By now Rhine had replaced the floor plate. He stood up to press some minuscule object against the wall, before returning towards them with a big bag slung over one shoulder.
‘That’s the clever bit,’ replied Hannah. ‘They’re not activated now, but they will be after we’ve all taken our positions. Once activated, they respond to nearby movement.’
‘But you have a danger of chain reactions – one goes off and they could all go off?’ suggested Brigitta.
‘Not so,’ said Rhine, pausing beside them. ‘All the time and resources spent in developing the machinery of oppression was not wasted.’ He gave a crazy smile and headed off.
‘HAD cells,’ Hannah explained, pointing towards a small metal button on the wall. ‘Human activity detectors were developed to save having readerguns perpetually powered-up.
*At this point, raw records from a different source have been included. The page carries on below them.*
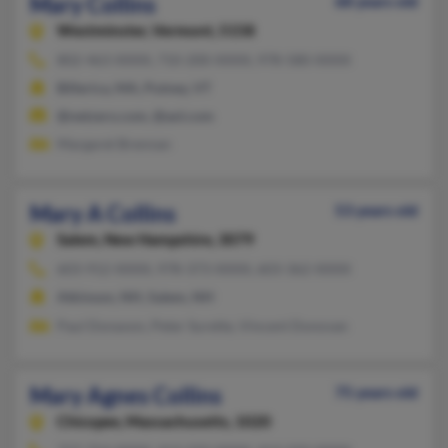
Mary Collins
68 years old
Westminster,
Vermont, 5158
802-463-XXXX, 710-200-XXXX, 978-580-XXXX
Billerica, MA, Putney, VT
@netzero.com, @aol.com
Margaret Brennan
Mary A Collins
53 years old
Salem,
New Hampshire, 3079
603-912-XXXX, 978-373-XXXX, 603-362-XXXX
Atkinson, NH, Salem, NH
Paul Donavon, Peter Surette, Vincent Donovan
Mary Agnes Collins
75 years old
Chicopee,
Massachusetts, 1020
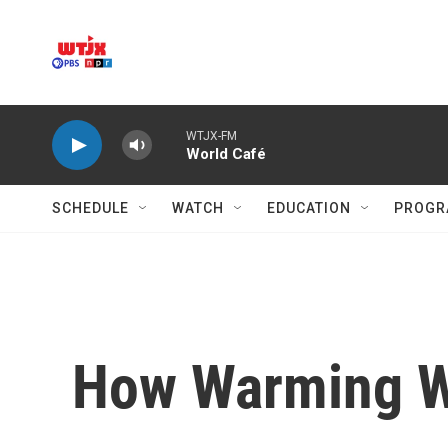
Skip to main content
WTJX-FM
World Café
SCHEDULE
WATCH
EDUCATION
PROGR
How Warming Wi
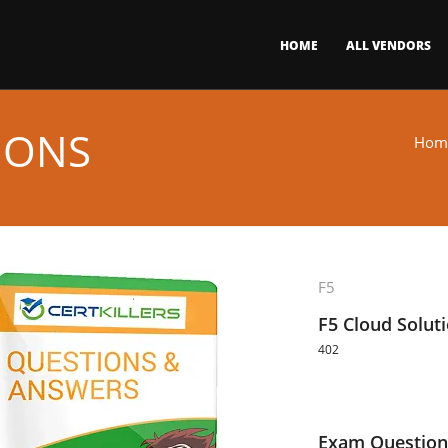
HOME
ALL VENDORS
IONS
Hom
F5
F5 Cloud Solut
402
Exam Question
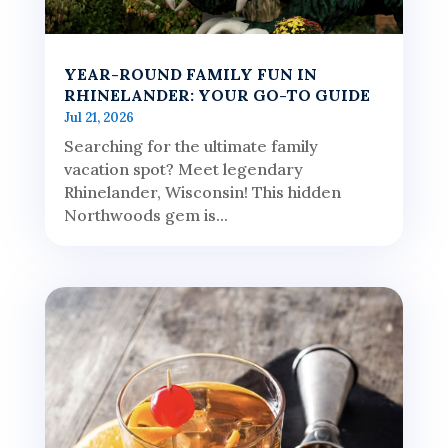
YEAR-ROUND FAMILY FUN IN
RHINELANDER: YOUR GO-TO GUIDE
Jul 21, 2026
Searching for the ultimate family
vacation spot? Meet legendary
Rhinelander, Wisconsin! This hidden
Northwoods gem is...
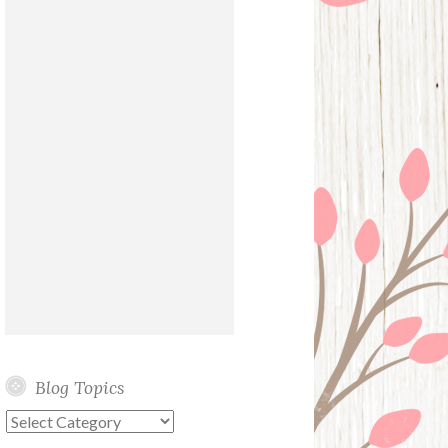
Blog Topics
Blog
Topics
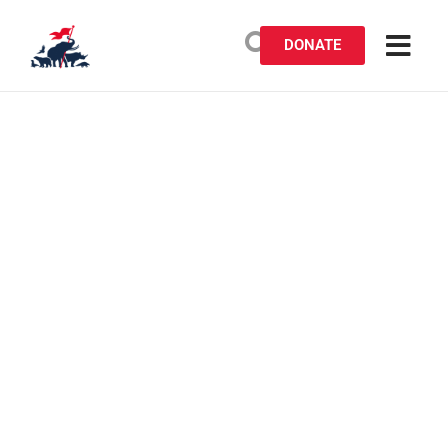
DONATE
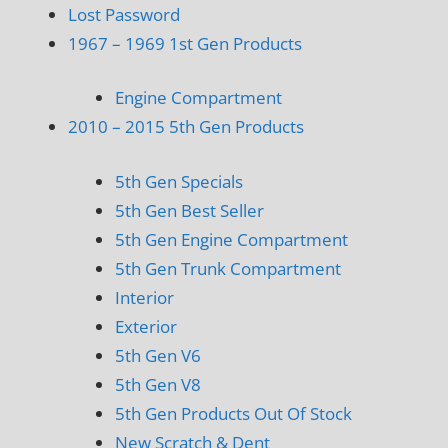
Lost Password
1967 – 1969 1st Gen Products
Engine Compartment
2010 – 2015 5th Gen Products
5th Gen Specials
5th Gen Best Seller
5th Gen Engine Compartment
5th Gen Trunk Compartment
Interior
Exterior
5th Gen V6
5th Gen V8
5th Gen Products Out Of Stock
New Scratch & Dent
They operate at low power and contain shape-identification software. In a readergun, upon detecting the human shape, they send the signal for the gun to power up. Here the signal is picked up by a micro-relay that opens the acid bottle.’
‘Neat,’ Brigitta opined. ‘But is it enough?’
Hannah didn’t want to reply. She had spoken with Saul and he had been quite blunt: they were outnumbered and unless he could find an efficient way to use his own particular talents, they would inevitably lose. And, as he had told Langstrom, the defenders would now be fighting not to win but to buy time. She just hoped Saul had found some way for them to survive this, and was ashamed to admit to herself that she did not care how savage it might be.
‘Let’s hope so,’ she allowed, studying the rest of her group.
Her assistant James was among them, along with four other lab assistants and two robotics engineers. The latter two, and also two of the lab assistants, carried Kalashtechs like herself and James. One of the lab assistants was just a girl, and it would have been nice to tell her to go away and hide herself, but in the end, if they lost here, she would be treated no better by their attackers than any of the adults. The remaining two lab assistants held a sidearm each, while one carried a handheld missile-launcher and the other carried a tube of the ring-shaped magazines this weapon used.